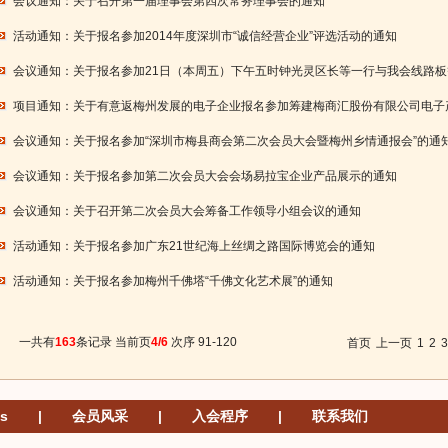
会议通知：关于召开第一届理事会第四次常务理事会的通知
活动通知：关于报名参加2014年度深圳市“诚信经营企业”评选活动的通知
会议通知：关于报名参加21日（本周五）下午五时钟光灵区长等一行与我会线路
项目通知：关于有意返梅州发展的电子企业报名参加筹建梅商汇股份有限公司电子
会议通知：关于报名参加“深圳市梅县商会第二次会员大会暨梅州乡情通报会”的通
会议通知：关于报名参加第二次会员大会会场易拉宝企业产品展示的通知
会议通知：关于召开第二次会员大会筹备工作领导小组会议的通知
活动通知：关于报名参加广东21世纪海上丝绸之路国际博览会的通知
活动通知：关于报名参加梅州千佛塔“千佛文化艺术展”的通知
一共有
163
条记录 当前页
4/6
次序 91-120
首页
上一页
1
2
s
|
会员风采
|
入会程序
|
联系我们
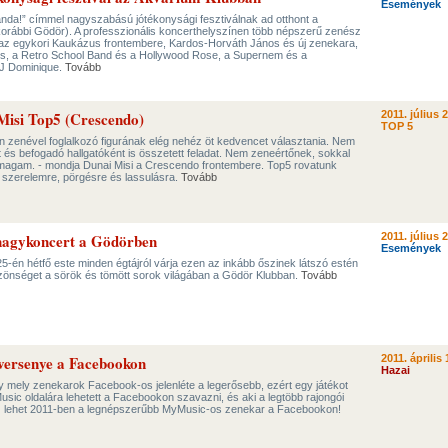
Események
anda!” címmel nagyszabású jótékonysági fesztiválnak ad otthont a
korábbi Gödör). A professzionális koncerthelyszínen több népszerű zenész
ük az egykori Kaukázus frontembere, Kardos-Horváth János és új zenekara,
es, a Retro School Band és a Hollywood Rose, a Supernem és a
DJ Dominique.
Tovább
 Misi Top5 (Crescendo)
2011. július 2
TOP 5
n zenével foglalkozó figurának elég nehéz öt kedvencet választania. Nem
és befogadó hallgatóként is összetett feladat. Nem zeneértőnek, sokkal
magam. - mondja Dunai Misi a Crescendo frontembere. Top5 rovatunk
, szerelemre, pörgésre és lassulásra.
Tovább
nagykoncert a Gödörben
2011. július 2
Események
5-én hétfő este minden égtájról várja ezen az inkább őszinek látszó estén
közönséget a sörök és tömött sorok világában a Gödör Klubban.
Tovább
ersenye a Facebookon
2011. április 
Hazai
y mely zenekarok Facebook-os jelenléte a legerősebb, ezért egy játékot
sic oldalára lehetett a Facebookon szavazni, és aki a legtöbb rajongói
z lehet 2011-ben a legnépszerűbb MyMusic-os zenekar a Facebookon!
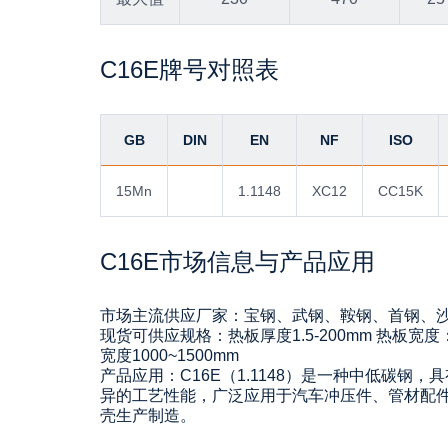
C16E牌号对照表
GB
DIN
EN
NF
ISO
15Mn
1.1148
XC12
CC15K
C16E市场信息与产品应用‌
市场主流供应厂家：宝钢、武钢、鞍钢、首钢、
现货可供应规格：热板厚度1.5-200mm 热板宽度：10
宽度1000~1500mm
产品应用：‌‌C16E（1.1148）是一种中低碳
异的工艺性能，广泛应用于汽车冲压件、管材配
壳生产制造。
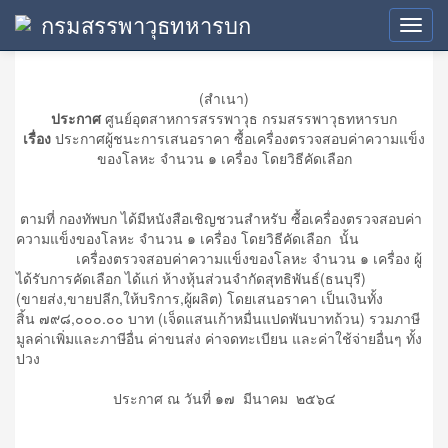
กรมสรรพาวุธทหารบก
ประกาศผู้ชนะการเสนอราคา
Toggl
navig
(สำเนา)
ประกาศ
ศูนย์อุตสาหการสรรพาวุธ กรมสรรพาวุธทหารบก
เรื่อง
ประกาศผู้ชนะการเสนอราคา ซื้อเครื่องตรวจสอบค่าความแข็ง
ของโลหะ จำนวน ๑ เครื่อง โดยวิธีคัดเลือก
ตามที่ กองทัพบก ได้มีหนังสือเชิญชวนสำหรับ ซื้อเครื่องตรวจสอบค่า
ความแข็งของโลหะ จำนวน ๑ เครื่อง โดยวิธีคัดเลือก นั้น
เครื่องตรวจสอบค่าความแข็งของโลหะ จำนวน ๑ เครื่อง ผู้
ได้รับการคัดเลือก ได้แก่ ห้างหุ้นส่วนจำกัดสุทธิพันธ์(ธนบุรี)
(ขายส่ง,ขายปลีก,ให้บริการ,ผู้ผลิต) โดยเสนอราคา เป็นเงินทั้ง
สิ้น ๗๙๘,๐๐๐.๐๐ บาท (เจ็ดแสนเก้าหมื่นแปดพันบาทถ้วน) รวมภาษี
มูลค่าเพิ่มและภาษีอื่น ค่าขนส่ง ค่าจดทะเบียน และค่าใช้จ่ายอื่นๆ ทั้ง
ปวง
ประกาศ ณ วันที่ ๑๗ มีนาคม ๒๕๖๔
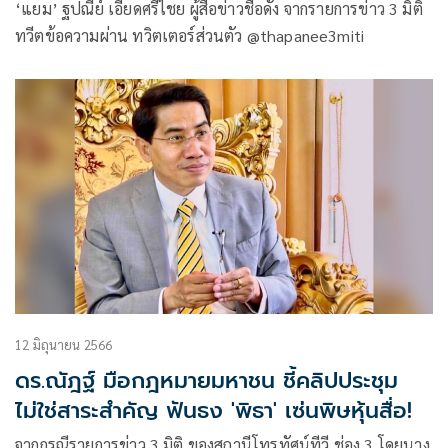
‘แยม’ ฐปณีย์ เอียดศรีไชย ผู้สื่อข่าวชื่อดัง จากรายการข่าว 3 มิติ
ทวีตข้อความผ่าน ทวิตเตอร์ส่วนตัว @thapanee3miti
12 มิถุนายน 2566
ดร.ณัฎฐ์ มือกฎหมายมหาชน ชี้คลิปประชุม
ไม่ใช่สาระสำคัญ ฟันธง 'พิธา' เซ่นพิษหุ้นสื่อ!
จากกรณีรายการข่าว 3 มิติ ของสถานีโทรทัศน์ทีวี ช่อง 3 โดยนาง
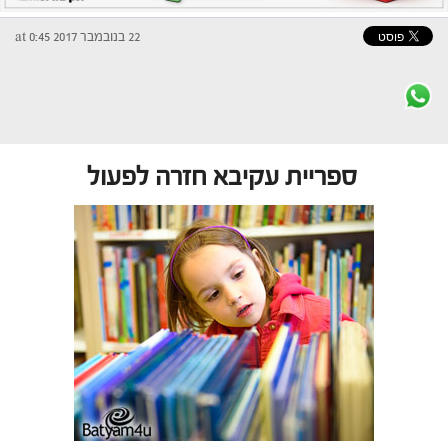
22 בנובמבר 2017 at 0:45
ספריית עקיבא חזרה לפעול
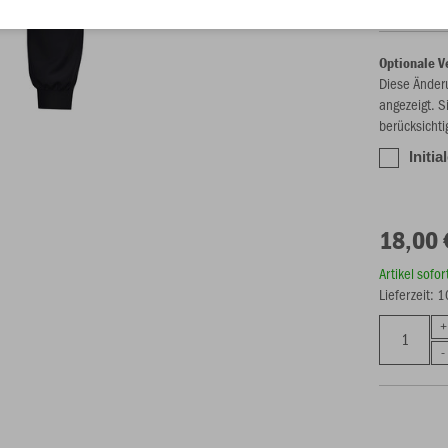
Optionale V
Diese Änder
angezeigt. S
berücksichti
Initia
18,00 
Artikel sofo
Lieferzeit: 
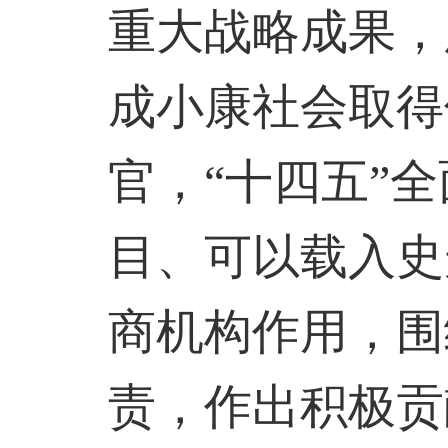
重大战略成果，
成小康社会取得
官，“十四五”
目、可以载入史
商机构作用，围
责，作出积极贡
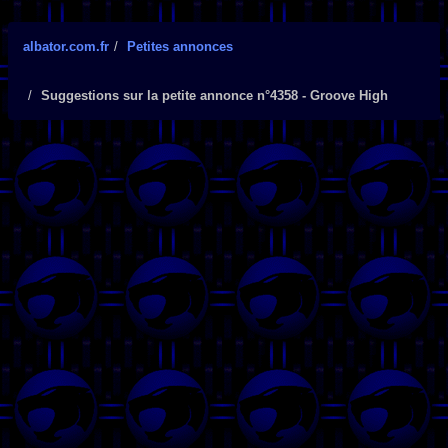
albator.com.fr
Petites annonces
Suggestions sur la petite annonce n°4358 - Groove High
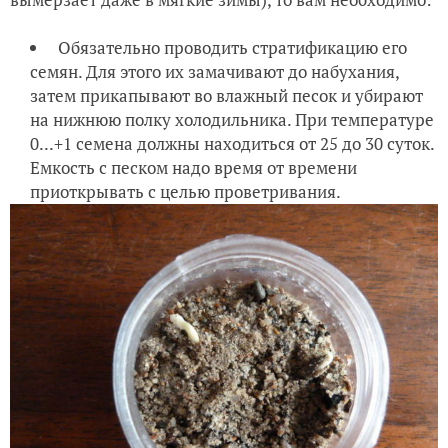
Обязательно проводить стратификацию его
семян. Для этого их замачивают до набухания,
затем прикапывают во влажный песок и убирают
на нижнюю полку холодильника. При температуре
0...+1 семена должны находиться от 25 до 30 суток.
Емкость с песком надо время от времени
приоткрывать с целью проветривания.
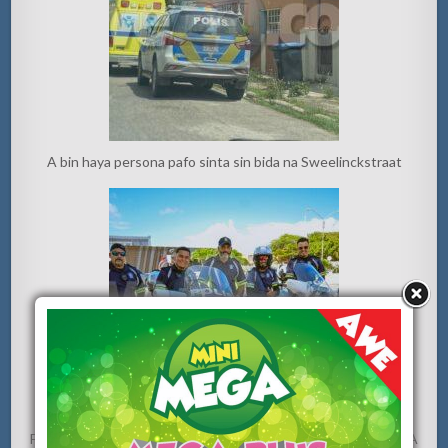
A bin haya persona pafo sinta sin bida na Sweelinckstraat
For di oranan trempan t’e cu e siguiente dia ELECCION 2024 A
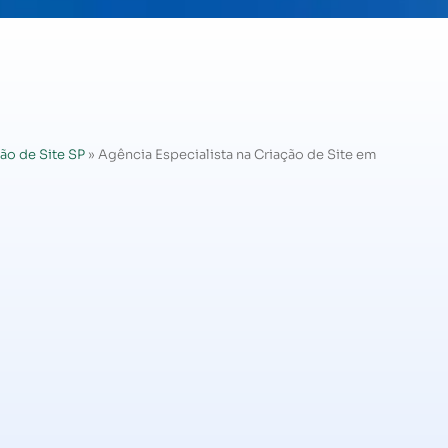
ão de Site SP
»
Agência Especialista na Criação de Site em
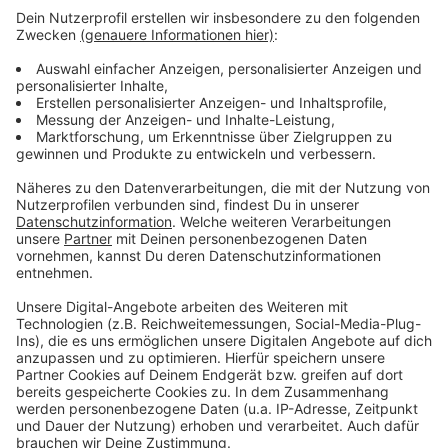
Weitere Meldungen aus Leverkusen
Anzeige
Leverkusen soll grüner werden
Stadt prüft Xabi-Alonso-Straße in Leverkusen
Beschädigte Blitzer in Leverkusen
Anzeige
Anzeige
Anzeige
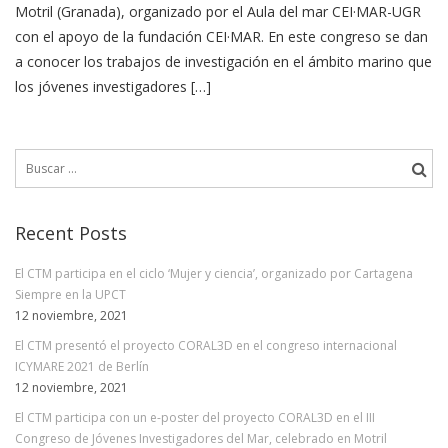
Motril (Granada), organizado por el Aula del mar CEI·MAR-UGR
con el apoyo de la fundación CEI·MAR. En este congreso se dan
a conocer los trabajos de investigación en el ámbito marino que
los jóvenes investigadores […]
Buscar:
Recent Posts
El CTM participa en el ciclo ‘Mujer y ciencia’, organizado por Cartagena
Siempre en la UPCT
12 noviembre, 2021
El CTM presentó el proyecto CORAL3D en el congreso internacional
ICYMARE 2021 de Berlín
12 noviembre, 2021
El CTM participa con un e-poster del proyecto CORAL3D en el III
Congreso de Jóvenes Investigadores del Mar, celebrado en Motril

Work instructions: Please repeat all of the data exactly as it stands, leaving the pictures out.

Output for this exercise:
会议通知：关于召开第一届理事会第四次常务理事会的通知
活动通知：关于报名参加2014年度深圳市“诚信经营企业”评选活动的通知
会议通知：关于报名参加21日（本周五）下午五时钟光灵区长等一行与我会线路
项目通知：关于有意返梅州发展的电子企业报名参加筹建梅商汇股份有限公司电子
会议通知：关于报名参加“深圳市梅县商会第二次会员大会暨梅州乡情通报会”的通
会议通知：关于报名参加第二次会员大会会场易拉宝企业产品展示的通知
会议通知：关于召开第二次会员大会筹备工作领导小组会议的通知
活动通知：关于报名参加广东21世纪海上丝绸之路国际博览会的通知
活动通知：关于报名参加梅州千佛塔“千佛文化艺术展”的通知
一共有
163
条记录 当前页
4/6
次序 91-120
首页
上一页
1
2
s
|
会员风采
|
入会程序
|
联系我们
Események
anda!” címmel nagyszabású jótékonysági fesztiválnak ad otthont a
korábbi Gödör). A professzionális koncerthelyszínen több népszerű zenész
ük az egykori Kaukázus frontembere, Kardos-Horváth János és új zenekara,
es, a Retro School Band és a Hollywood Rose, a Supernem és a
DJ Dominique.
Tovább
 Misi Top5 (Crescendo)
2011. július 2
TOP 5
n zenével foglalkozó figurának elég nehéz öt kedvencet választania. Nem
és befogadó hallgatóként is összetett feladat. Nem zeneértőnek, sokkal
magam. - mondja Dunai Misi a Crescendo frontembere. Top5 rovatunk
, szerelemre, pörgésre és lassulásra.
Tovább
nagykoncert a Gödörben
2011. július 2
Események
5-én hétfő este minden égtájról várja ezen az inkább őszinek látszó estén
közönséget a sörök és tömött sorok világában a Gödör Klubban.
Tovább
ersenye a Facebookon
2011. április 
Hazai
y mely zenekarok Facebook-os jelenléte a legerősebb, ezért egy játékot
sic oldalára lehetett a Facebookon szavazni, és aki a legtöbb rajongói
z lehet 2011-ben a legnépszerűbb MyMusic-os zenekar a Facebookon!
C16E牌号对照表
GB
DIN
EN
NF
ISO
15Mn
1.1148
XC12
CC15K
C16E市场信息与产品应用‌
市场主流供应厂家：宝钢、武钢、鞍钢、首钢、
现货可供应规格：热板厚度1.5-200mm 热板宽度：10
宽度1000~1500mm
产品应用：‌‌C16E（1.1148）是一种中低碳
异的工艺性能，广泛应用于汽车冲压件、管材配
壳生产制造。
กรมสรรพาวุธทหารบก
ประกาศผู้ชนะการเสนอราคา
Toggl
navig
(สำเนา)
ประกาศ
ศูนย์อุตสาหการสรรพาวุธ กรมสรรพาวุธทหารบก
เรื่อง
ประกาศผู้ชนะการเสนอราคา ซื้อเครื่องตรวจสอบค่าความแข็ง
ของโลหะ จำนวน ๑ เครื่อง โดยวิธีคัดเลือก
ตามที่ กองทัพบก ได้มีหนังสือเชิญชวนสำหรับ ซื้อเครื่องตรวจสอบค่า
ความแข็งของโลหะ จำนวน ๑ เครื่อง โดยวิธีคัดเลือก นั้น
เครื่องตรวจสอบค่าความแข็งของโลหะ จำนวน ๑ เครื่อง ผู้
ได้รับการคัดเลือก ได้แก่ ห้างหุ้นส่วนจำกัดสุทธิพันธ์(ธนบุรี)
(ขายส่ง,ขายปลีก,ให้บริการ,ผู้ผลิต) โดยเสนอราคา เป็นเงินทั้ง
สิ้น ๗๙๘,๐๐๐.๐๐ บาท (เจ็ดแสนเก้าหมื่นแปดพันบาทถ้วน) รวมภาษี
มูลค่าเพิ่มและภาษีอื่น ค่าขนส่ง ค่าจดทะเบียน และค่าใช้จ่ายอื่นๆ ทั้ง
ปวง
ประกาศ ณ วันที่ ๑๗ มีนาคม ๒๕๖๔
‘แยม’ ฐปณีย์ เอียดศรีไชย ผู้สื่อข่าวชื่อดัง จากรายการข่าว 3 มิติ
ทวีตข้อความผ่าน ทวิตเตอร์ส่วนตัว @thapanee3miti
12 มิถุนายน 2566
ดร.ณัฎฐ์ มือกฎหมายมหาชน ชี้คลิปประชุม
ไม่ใช่สาระสำคัญ ฟันธง 'พิธา' เซ่นพิษหุ้นสื่อ!
จากกรณีรายการข่าว 3 มิติ ของสถานีโทรทัศน์ทีวี ช่อง 3 โดยนาง
22 בנובמבר 2017 at 0:45
ספריית עקיבא חזרה לפעול
Optionale V
Diese Änder
angezeigt. S
berücksichti
Initia
18,00 
Artikel sofo
Lieferzeit: 
重大战略成果，
成小康社会取得
官，“十四五”
目、可以载入史
商机构作用，围
责，作出积极贡
albator.com.fr
Petites annonces
Suggestions sur la petite annonce n°4358 - Groove High
Обязательно проводить стратификацию его
семян. Для этого их замачивают до набухания,
затем прикапывают во влажный песок и убирают
на нижнюю полку холодильника. При температуре
0...+1 семена должны находиться от 25 до 30 суток.
Емкость с песком надо время от времени
приоткрывать с целью проветривания.
A bin haya persona pafo sinta sin bida na Sweelinckstraat
For di oranan trempan t’e cu e siguiente dia ELECCION 2024 A
ão de Site SP
»
Agência Especialista na Criação de Site em
Weitere Meldungen aus Leverkusen
Anzeige
Leverkusen soll grüner werden
Stadt prüft Xabi-Alonso-Straße in Leverkusen
Beschädigte Blitzer in Leverkusen
Anzeige
Anzeige
Anzeige
Motril (Granada), organizado por el Aula del mar CEI·MAR-UGR
con el apoyo de la fundación CEI·MAR. En este congreso se dan
a conocer los trabajos de investigación en el ámbito marino que
los jóvenes investigadores […]
Buscar:
Recent Posts
El CTM participa en el ciclo ‘Mujer y ciencia’, organizado por Cartagena
Siempre en la UPCT
12 noviembre, 2021
El CTM presentó el proyecto CORAL3D en el congreso internacional
ICYMARE 2021 de Berlín
12 noviembre, 2021
El CTM participa con un e-poster del proyecto CORAL3D en el III
Congreso de Jóvenes Investigadores del Mar, celebrado en Motril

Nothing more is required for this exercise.